Ministerie van Buitenlandse Zaken

ADVIESRAAD INTERNATIONALE VRAAGSTUKKENPersbericht


Datum: 15 april 2004

Ontwikkelingen op het gebied van crisisbeheersing en de implicaties daarvan voor Nederland volgen elkaar in hoog tempo op. De Adviesraad Internationale Vraagstukken (AIV) constateert dat de Verenigde Naties en haar lidstaten op grond van een aantal dramatische ervaringen op het gebied van crisisbeheersing zijn teruggekomen van het oorspronkelijk optimisme en er wordt erkend dat er grenzen zijn aan wat deze organisatie op dat gebied aankan. De uitvoering van crisisbeheersingsoperaties met de zwaardere mandaten komt vaker terecht bij gelegenheidscoalities en regionale organisaties. De noodzaak van geïntegreerd optreden, veiligheidsbeleid waarbij niet alleen het militaire aspect maar ook het civiele aspect aandacht krijgt, is steeds duidelijker geworden. Dit concludeert de AIV in een vandaag verzonden advies, getiteld 'Nederland en crisisbeheersing: drie actuele aspecten.
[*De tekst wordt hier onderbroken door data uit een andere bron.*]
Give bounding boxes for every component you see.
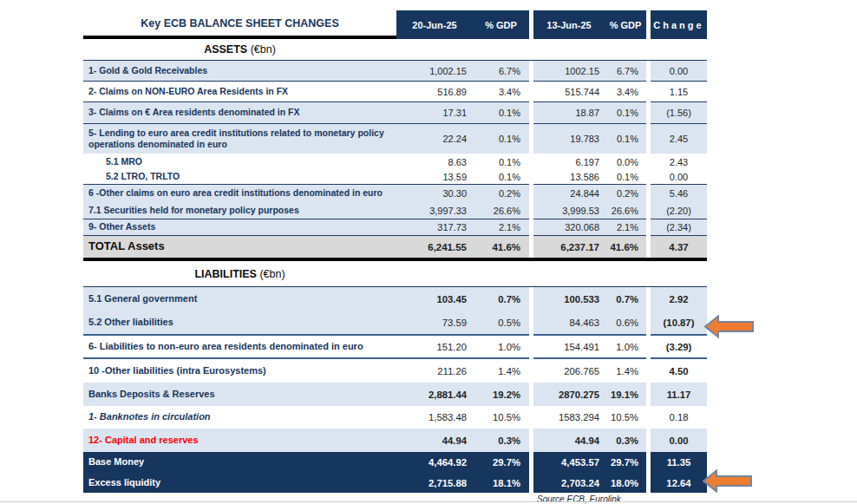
change-cell: (2.20)	[651, 202, 707, 219]
assets-total-row: TOTAL Assets6,241.5541.6%6,237.1741.6%4.…	[83, 236, 707, 258]
table-row: 1- Banknotes in circulation1,583.4810.5%…	[83, 406, 707, 429]
row-label: 5.1 MRO	[83, 154, 396, 170]
pct-gdp-13jun-cell: 3.4%	[605, 82, 646, 102]
value-20jun-cell: 73.59	[396, 311, 473, 336]
change-cell: 0.00	[651, 429, 707, 452]
table-row: 1- Gold & Gold Receivables1,002.156.7%10…	[83, 61, 707, 82]
value-20jun-cell: 44.94	[396, 429, 473, 452]
value-20jun-cell: 317.73	[396, 219, 473, 236]
pct-gdp-13jun-cell: 0.0%	[605, 154, 646, 170]
value-20jun-cell: 6,241.55	[396, 236, 473, 258]
balance-sheet-table: Key ECB BALANCE SHEET CHANGES 20-Jun-25 …	[83, 10, 707, 504]
pct-gdp-20jun-cell: 29.7%	[473, 452, 529, 473]
pct-gdp-13jun-cell: 2.1%	[605, 219, 646, 236]
row-label: 2- Claims on NON-EURO Area Residents in …	[83, 82, 396, 102]
row-label: 5.2 LTRO, TRLTO	[83, 170, 396, 185]
change-cell: 2.45	[651, 124, 707, 154]
pct-gdp-20jun-cell: 18.1%	[473, 473, 529, 493]
value-20jun-cell: 3,997.33	[396, 202, 473, 219]
row-label: 6- Liabilities to non-euro area resident…	[83, 336, 396, 359]
liabilities-section-header: LIABILITIES (€bn)	[83, 261, 707, 287]
change-cell: 0.18	[651, 406, 707, 429]
value-20jun-cell: 22.24	[396, 124, 473, 154]
value-20jun-cell: 17.31	[396, 102, 473, 124]
row-label: 10 -Other liabilities (intra Eurosystems…	[83, 359, 396, 383]
table-row: 5- Lending to euro area credit instituti…	[83, 124, 707, 154]
row-label: 5.2 Other liabilities	[83, 311, 396, 336]
table-row: 5.1 General government103.450.7%100.5330…	[83, 287, 707, 311]
table-row: 6 -Other claims on euro area credit inst…	[83, 185, 707, 202]
row-label: 12- Capital and reserves	[83, 429, 396, 452]
table-row: Base Money4,464.9229.7%4,453.5729.7%11.3…	[83, 452, 707, 473]
pct-gdp-20jun-cell: 41.6%	[473, 236, 529, 258]
header-group-13jun: 13-Jun-25 % GDP	[533, 10, 646, 39]
pct-gdp-13jun-cell: 41.6%	[605, 236, 646, 258]
value-20jun-cell: 13.59	[396, 170, 473, 185]
header-col-gdp1: % GDP	[473, 10, 529, 39]
table-header-row: Key ECB BALANCE SHEET CHANGES 20-Jun-25 …	[83, 10, 707, 39]
value-13jun-cell: 3,999.53	[533, 202, 605, 219]
pct-gdp-13jun-cell: 10.5%	[605, 406, 646, 429]
assets-section-header: ASSETS (€bn)	[83, 39, 707, 61]
value-13jun-cell: 1583.294	[533, 406, 605, 429]
change-cell: 0.00	[651, 61, 707, 82]
value-13jun-cell: 1002.15	[533, 61, 605, 82]
pct-gdp-20jun-cell: 2.1%	[473, 219, 529, 236]
table-title-cell: Key ECB BALANCE SHEET CHANGES	[83, 10, 396, 39]
table-row: 9- Other Assets317.732.1%320.0682.1%(2.3…	[83, 219, 707, 236]
pct-gdp-20jun-cell: 0.2%	[473, 185, 529, 202]
value-13jun-cell: 4,453.57	[533, 452, 605, 473]
header-col-date1: 20-Jun-25	[396, 10, 473, 39]
table-row: 7.1 Securities held for monetary policy …	[83, 202, 707, 219]
table-row: TOTAL Assets6,241.5541.6%6,237.1741.6%4.…	[83, 236, 707, 258]
pct-gdp-13jun-cell: 1.4%	[605, 359, 646, 383]
pct-gdp-13jun-cell: 0.1%	[605, 124, 646, 154]
header-group-20jun: 20-Jun-25 % GDP	[396, 10, 529, 39]
row-label: 1- Banknotes in circulation	[83, 406, 396, 429]
change-cell: 2.92	[651, 287, 707, 311]
pct-gdp-13jun-cell: 0.1%	[605, 102, 646, 124]
pct-gdp-20jun-cell: 1.0%	[473, 336, 529, 359]
pct-gdp-20jun-cell: 0.7%	[473, 287, 529, 311]
row-label: 9- Other Assets	[83, 219, 396, 236]
highlight-arrow-excess-liquidity	[703, 469, 753, 493]
pct-gdp-13jun-cell: 0.7%	[605, 287, 646, 311]
pct-gdp-20jun-cell: 0.1%	[473, 154, 529, 170]
ecb-balance-sheet-report: Key ECB BALANCE SHEET CHANGES 20-Jun-25 …	[0, 0, 857, 504]
table-row: 6- Liabilities to non-euro area resident…	[83, 336, 707, 359]
change-cell: 5.46	[651, 185, 707, 202]
value-20jun-cell: 8.63	[396, 154, 473, 170]
pct-gdp-20jun-cell: 0.5%	[473, 311, 529, 336]
value-13jun-cell: 84.463	[533, 311, 605, 336]
value-20jun-cell: 4,464.92	[396, 452, 473, 473]
change-cell: 0.00	[651, 170, 707, 185]
table-row: 5.2 LTRO, TRLTO13.590.1%13.5860.1%0.00	[83, 170, 707, 185]
table-row: 5.2 Other liabilities73.590.5%84.4630.6%…	[83, 311, 707, 336]
pct-gdp-20jun-cell: 0.1%	[473, 124, 529, 154]
pct-gdp-13jun-cell: 19.1%	[605, 383, 646, 406]
value-13jun-cell: 24.844	[533, 185, 605, 202]
pct-gdp-20jun-cell: 19.2%	[473, 383, 529, 406]
value-13jun-cell: 13.586	[533, 170, 605, 185]
row-label: 7.1 Securities held for monetary policy …	[83, 202, 396, 219]
liabilities-rows: 5.1 General government103.450.7%100.5330…	[83, 287, 707, 493]
change-cell: (1.56)	[651, 102, 707, 124]
header-col-date2: 13-Jun-25	[533, 10, 605, 39]
row-label: 5.1 General government	[83, 287, 396, 311]
value-13jun-cell: 206.765	[533, 359, 605, 383]
pct-gdp-13jun-cell: 26.6%	[605, 202, 646, 219]
value-20jun-cell: 30.30	[396, 185, 473, 202]
value-13jun-cell: 2,703.24	[533, 473, 605, 493]
header-col-gdp2: % GDP	[605, 10, 646, 39]
row-label: 3- Claims on € Area residents denominate…	[83, 102, 396, 124]
change-cell: 11.17	[651, 383, 707, 406]
value-13jun-cell: 18.87	[533, 102, 605, 124]
value-20jun-cell: 2,715.88	[396, 473, 473, 493]
pct-gdp-20jun-cell: 26.6%	[473, 202, 529, 219]
value-13jun-cell: 320.068	[533, 219, 605, 236]
pct-gdp-13jun-cell: 0.3%	[605, 429, 646, 452]
pct-gdp-20jun-cell: 0.1%	[473, 102, 529, 124]
value-20jun-cell: 103.45	[396, 287, 473, 311]
table-row: 12- Capital and reserves44.940.3%44.940.…	[83, 429, 707, 452]
value-20jun-cell: 2,881.44	[396, 383, 473, 406]
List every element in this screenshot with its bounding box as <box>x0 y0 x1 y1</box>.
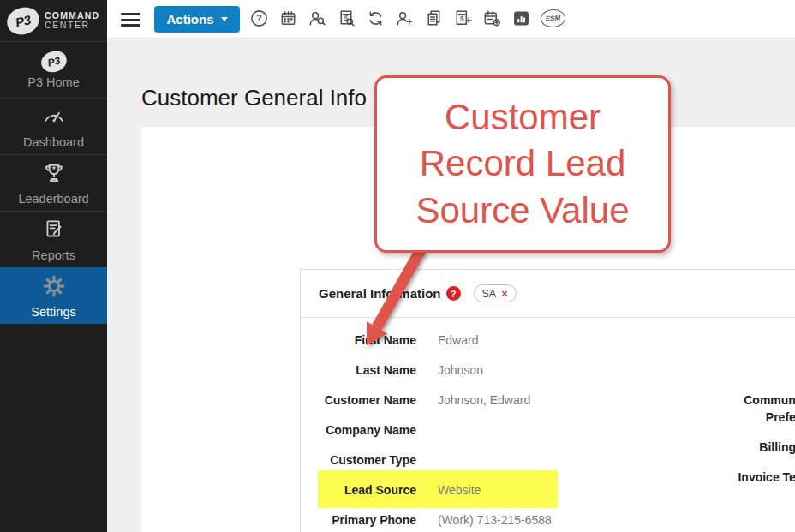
add-customer-icon[interactable] <box>395 9 415 28</box>
hamburger-menu-icon[interactable] <box>121 13 140 27</box>
refresh-icon[interactable] <box>366 9 386 28</box>
report-pencil-icon <box>42 218 66 245</box>
field-comm-pref-label: Communication Preferences <box>714 392 795 426</box>
toolbar-icons: ? $ $ <box>249 9 565 28</box>
svg-text:?: ? <box>256 13 261 23</box>
sidebar-item-label: Leaderboard <box>18 192 88 206</box>
field-status-label: Status <box>714 499 795 516</box>
copy-documents-icon[interactable] <box>424 9 444 28</box>
field-billing-terms-label: Billing Terms <box>714 439 795 456</box>
sidebar-item-label: Dashboard <box>23 135 84 149</box>
actions-button-label: Actions <box>166 12 213 27</box>
p3-home-icon: P3 <box>39 48 69 75</box>
svg-text:$: $ <box>460 15 464 23</box>
sidebar: P3 COMMAND CENTER P3 P3 Home Dashboard ★… <box>0 0 107 532</box>
field-last-name-value: Johnson <box>438 362 483 379</box>
field-do-not-service-label: Do Not Service <box>714 529 795 532</box>
field-email-label: Email <box>714 332 795 349</box>
page-title: Customer General Info <box>141 85 367 111</box>
chevron-down-icon <box>221 17 228 21</box>
field-invoice-template-label: Invoice Template <box>714 469 795 486</box>
gear-icon <box>42 274 66 302</box>
sidebar-item-reports[interactable]: Reports <box>0 211 107 267</box>
add-appointment-icon[interactable] <box>482 9 502 28</box>
callout-line-1: Customer <box>445 94 601 141</box>
sidebar-item-label: Reports <box>32 248 75 262</box>
sa-tag-badge: SA × <box>474 284 517 302</box>
callout-line-2: Record Lead <box>420 140 626 188</box>
field-email2-label: Email <box>714 362 795 379</box>
topbar: Actions ? $ <box>107 0 795 39</box>
field-customer-name-label: Customer Name <box>309 392 416 409</box>
p3-logo-icon: P3 <box>4 3 42 37</box>
add-invoice-icon[interactable]: $ <box>453 9 473 28</box>
actions-button[interactable]: Actions <box>154 6 240 33</box>
sa-tag-label: SA <box>482 288 497 300</box>
sidebar-item-label: Settings <box>31 305 75 319</box>
trophy-icon: ★ <box>42 161 66 188</box>
sidebar-item-label: P3 Home <box>27 75 79 89</box>
logo-line2: CENTER <box>45 21 99 30</box>
field-lead-source-value: Website <box>438 481 481 499</box>
esm-badge[interactable]: ESM <box>540 9 565 28</box>
field-customer-type-label: Customer Type <box>309 451 416 469</box>
bar-chart-icon[interactable] <box>511 9 531 28</box>
sidebar-item-dashboard[interactable]: Dashboard <box>0 98 107 154</box>
annotation-arrow <box>343 244 454 360</box>
invoice-search-icon[interactable]: $ <box>337 9 356 28</box>
app-screen: Actions ? $ <box>0 0 795 532</box>
sidebar-item-leaderboard[interactable]: ★ Leaderboard <box>0 154 107 211</box>
callout-line-3: Source Value <box>415 188 629 235</box>
app-logo[interactable]: P3 COMMAND CENTER <box>0 0 107 41</box>
sidebar-item-p3-home[interactable]: P3 P3 Home <box>0 41 107 98</box>
sidebar-item-settings[interactable]: Settings <box>0 267 107 324</box>
annotation-callout: Customer Record Lead Source Value <box>374 75 671 253</box>
gauge-icon <box>42 105 66 132</box>
sa-tag-close-icon[interactable]: × <box>501 287 508 300</box>
calendar-icon[interactable] <box>278 9 298 28</box>
field-primary-phone-value: (Work) 713-215-6588 <box>438 511 552 529</box>
field-company-name-label: Company Name <box>309 421 416 439</box>
field-lead-source-label: Lead Source <box>309 481 416 499</box>
svg-text:★: ★ <box>51 164 57 170</box>
field-last-name-label: Last Name <box>309 362 416 379</box>
field-primary-phone-label: Primary Phone <box>309 511 416 529</box>
help-icon[interactable]: ? <box>249 9 269 28</box>
field-customer-name-value: Johnson, Edward <box>438 392 530 409</box>
customer-search-icon[interactable] <box>308 9 327 28</box>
In het advies wordt vanuit een drietal invalshoeken ingegaan op de rol van Nederland bij crisisbeheersingsoperaties. Die invalshoeken zijn de inrichting van de krijgsmacht, het besluitvormingsproces voor de uitzending van militairen en de invulling van geïntegreerd veiligheidsbeleid. In reactie op een recente aanvullende vraag gaat het advies ook in op de plicht van de regering om de Staten-Generaal in te lichten op basis van artikel 100 van de Grondwet, al naar gelang de toepasselijkheid van de doelomschrijvingen voor inzet van de krijgsmacht zoals verwoord in artikel 97 van de Grondwet.

De belangrijkste conclusies en aanbevelingen uit het advies zijn:


- De AIV deelt de visie dat er sprake is van een trend van verharding van de omgeving waarin crisisbeheersingsoperaties zich afspelen. De AIV ziet de oorzaak daarvan niet alleen in de grotere complexiteit en binnenstatelijke karakter van conflicten, maar ook in het fenomeen internationaal terrorisme.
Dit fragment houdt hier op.